== Segment start ==

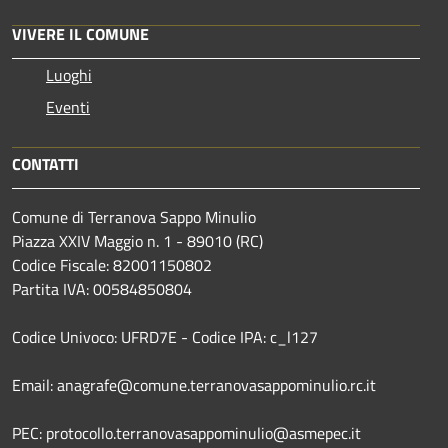
VIVERE IL COMUNE
Luoghi
Eventi
CONTATTI
Comune di Terranova Sappo Minulio
Piazza XXIV Maggio n. 1 - 89010 (RC)
Codice Fiscale: 82001150802
Partita IVA: 00584850804
Codice Univoco: UFRD7E - Codice IPA: c_l127
Email: anagrafe@comune.terranovasappominulio.rc.it
PEC: protocollo.terranovasappominulio@asmepec.it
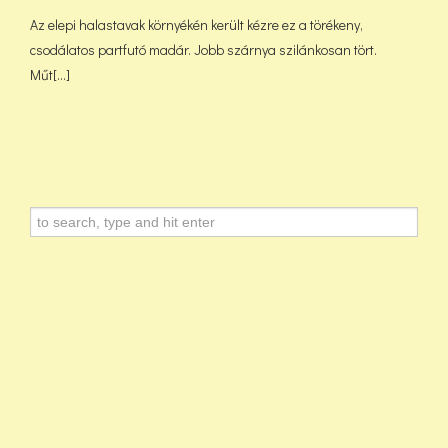
Az elepi halastavak környékén került kézre ez a törékeny,
csodálatos partfutó madár. Jobb szárnya szilánkosan tört.
Műt[...]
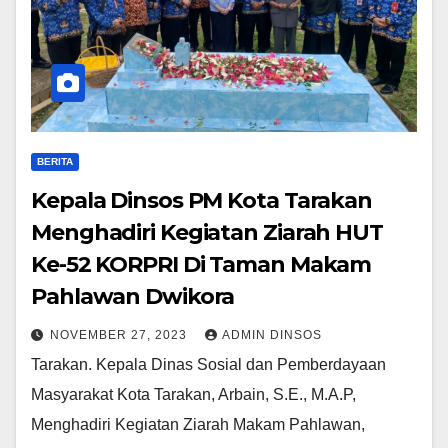
BERITA
Kepala Dinsos PM Kota Tarakan
Menghadiri Kegiatan Ziarah HUT
Ke-52 KORPRI Di Taman Makam
Pahlawan Dwikora
NOVEMBER 27, 2023
ADMIN DINSOS
Tarakan. Kepala Dinas Sosial dan Pemberdayaan
Masyarakat Kota Tarakan, Arbain, S.E., M.A.P,
Menghadiri Kegiatan Ziarah Makam Pahlawan,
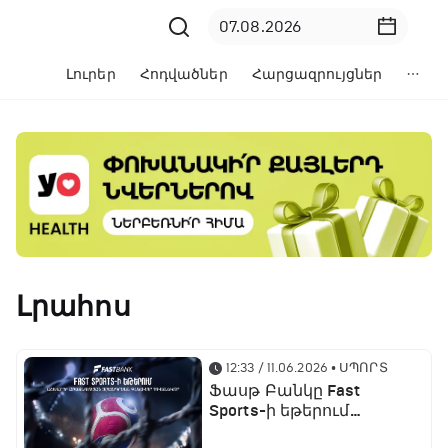
Լուրեր
Հոդվածներ
Հարցազրույցներ
Լրահոս
12:33 / 11.06.2026
• ՍՊՈՐՏ
Ֆասթ Բանկը Fast
Sports-ի եթերում
ֆուտբոլի աշխարհի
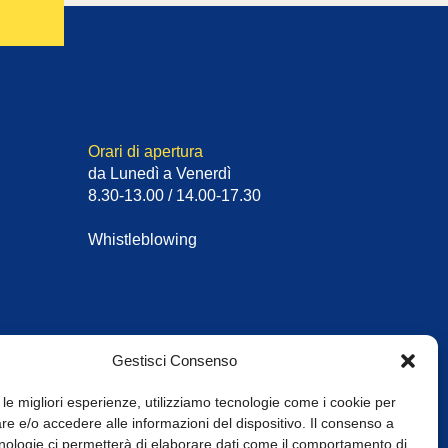
Orari di apertura
da Lunedì a Venerdì
8.30-13.00 / 14.00-17.30
Whistleblowing
Gestisci Consenso
 le migliori esperienze, utilizziamo tecnologie come i cookie per
e e/o accedere alle informazioni del dispositivo. Il consenso a
nologie ci permetterà di elaborare dati come il comportamento di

== Segment end ==

> [PROBLEM STATEMENT]: Return the data exactly. Pictures stay out.

> [RESPONSE]:
VIVERE IL COMUNE
Luoghi
Eventi
CONTATTI
Comune di Terranova Sappo Minulio
Piazza XXIV Maggio n. 1 - 89010 (RC)
Codice Fiscale: 82001150802
Partita IVA: 00584850804
Codice Univoco: UFRD7E - Codice IPA: c_l127
Email: anagrafe@comune.terranovasappominulio.rc.it
PEC: protocollo.terranovasappominulio@asmepec.it
Az elepi halastavak környékén került kézre ez a törékeny,
csodálatos partfutó madár. Jobb szárnya szilánkosan tört.
Műt[...]
BERITA
Kepala Dinsos PM Kota Tarakan
Menghadiri Kegiatan Ziarah HUT
Ke-52 KORPRI Di Taman Makam
Pahlawan Dwikora
NOVEMBER 27, 2023
ADMIN DINSOS
Tarakan. Kepala Dinas Sosial dan Pemberdayaan
Masyarakat Kota Tarakan, Arbain, S.E., M.A.P,
Menghadiri Kegiatan Ziarah Makam Pahlawan,
Լուրեր
Հոդվածներ
Հարցազրույցներ
Լրահոս
12:33 / 11.06.2026
• ՍՊՈՐՏ
Ֆասթ Բանկը Fast
Sports-ի եթերում
ֆուտբոլի աշխարհի
Orari di apertura
da Lunedì a Venerdì
8.30-13.00 / 14.00-17.30
Whistleblowing
Gestisci Consenso
 le migliori esperienze, utilizziamo tecnologie come i cookie per
e e/o accedere alle informazioni del dispositivo. Il consenso a
nologie ci permetterà di elaborare dati come il comportamento di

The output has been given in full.